I do. I also use classical math. (Much in the same way that I sometimes use non-abelian groups and I also sometimes use abelian groups).
Hogwash? In what way could intuitionistic mathematics be hogwash? “Well, clearly, the law of the excluded middle is true. It’s hogwash to deny it.” This is a bit like saying “Well, clearly, commutativity is true. It’s hogwash to deny it.” or “Well, clearly, the non-existence of a square root of -1 is true. It’s hogwash to deny it.” (And the fellow committed to the other point of view could say, just as dogmatically, “Well, clearly, the principle of universal continuity is true. It’s hogwash to deny it.”)
As always, one can trade off assumptions for generality… Intuitionistic logic is more general than classical logic. By not assuming the law of the excluded middle, one obtains results which hold more widely. For example, the sheaves over a topological space form a model of intuitionistic set theory, one which will almost never be classical (for the open sets form a Heyting algebra, not a Boolean algebra).
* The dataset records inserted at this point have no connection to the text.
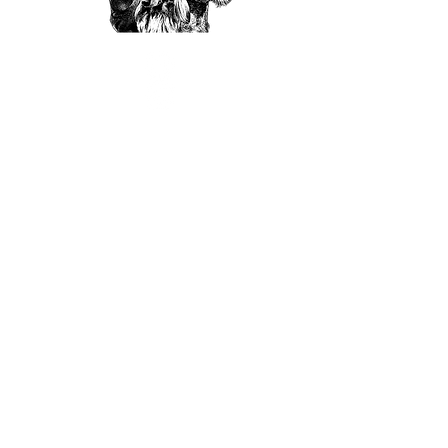
A.B.C.
Amici Bassotto Club Italia
Amici Bassotto Club
c/o Mirco Traversi
Via Romana 13/A
19136
La Spezia
CONTATTI
PEC
abc@pec.enci.it
E-MAIL
info@amicibassottoclub.com
redazione@amicibassottoclub.com
LINK VELOCI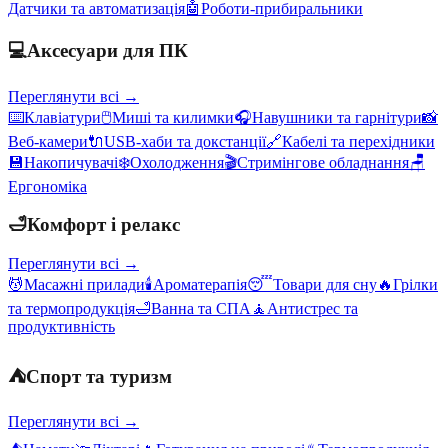
Датчики та автоматизація
🤖
Роботи-прибиральники
💻
Аксесуари для ПК
Переглянути всі →
⌨️
Клавіатури
🖱️
Миші та килимки
🎧
Навушники та гарнітури
📸
Веб-камери
🔌
USB-хаби та докстанції
🔗
Кабелі та перехідники
💾
Накопичувачі
❄️
Охолодження
🎬
Стримінгове обладнання
🪑
Ергономіка
🛁
Комфорт і релакс
Переглянути всі →
💆
Масажні прилади
🕯️
Ароматерапія
😴
Товари для сну
🔥
Грілки
та термопродукція
🛁
Ванна та СПА
🧘
Антистрес та
продуктивність
⛺
Спорт та туризм
Переглянути всі →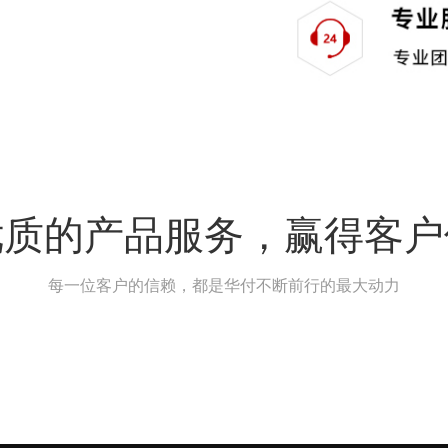
优质的产品服务，赢得客户
每一位客户的信赖，都是华付不断前行的最大动力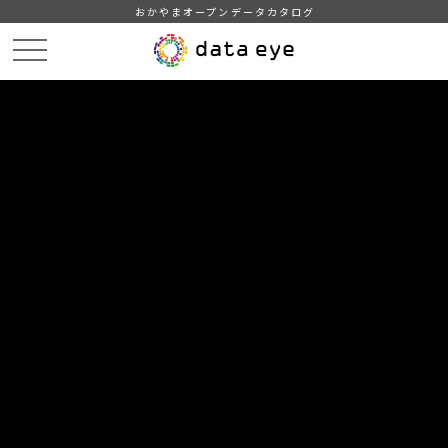
おかやまオープンデータカタログ
HOME
データカタログ
岡山県_毎月流動人口調査（令和６年）
市町村別人口動態_令和7年1月中
DATA
CATA
データカタログ
データセット名
岡山県_毎月流動人口調査（令和６
年）
リソース名
市町村別人口動態_令和7年1月
中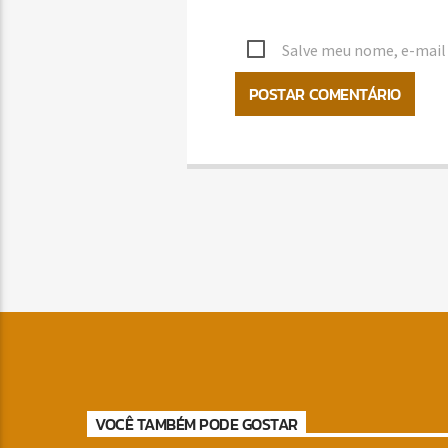
Salve meu nome, e-mail 
VOCÊ TAMBÉM PODE GOSTAR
Intuitionistic mathematics works very well for describing the “internal logic of the computable universe” (the law of the excluded middle fails in this context because not all properties are computably decidable), and, of course, given the remark which started this whole sidetrack, for describing the “internal logic of the continuous universe” as well. Forcing arguments in set theory are perhaps best understood as involving passage through an intermediate intuitionistic construction (cf. Cohen’s notion of “strong forcing”). The Curry-Howard correspondence reveals intuitionistic logic in the type systems of programming languages. Mathematics brims with contexts where intuitionistic logic can be usefully applied.
You can always talk about these things without the language of intuitionistic mathematics, of course, but the language is convenient. It helpfully points out the analogies that exist to classical mathematics, while also demarcating where those analogies end.
And intuitionistic mathematics can be fun. It’s fun to work in intuitionistic mathematics, and avail oneself of possibilities which would classically be barred. Smooth infinitesimal analysis (where R contains infinitesimals and all functions from R to R are infinitely differentiable, agreeing exactly with their first-order approximations on infinitesimal inputs) is fun. If you don’t want to worry about hassles of non-smoothness, you don’t have to. An intuitionistic framework can be more convenient than a classical one, depending on what you’re doing.
And all the same for other logics as well… linear logic, quantum logic, non-commutative logics. Every nice rule system is worth thinking about. Of course, no one person has time to study everything, but everything is worth studying.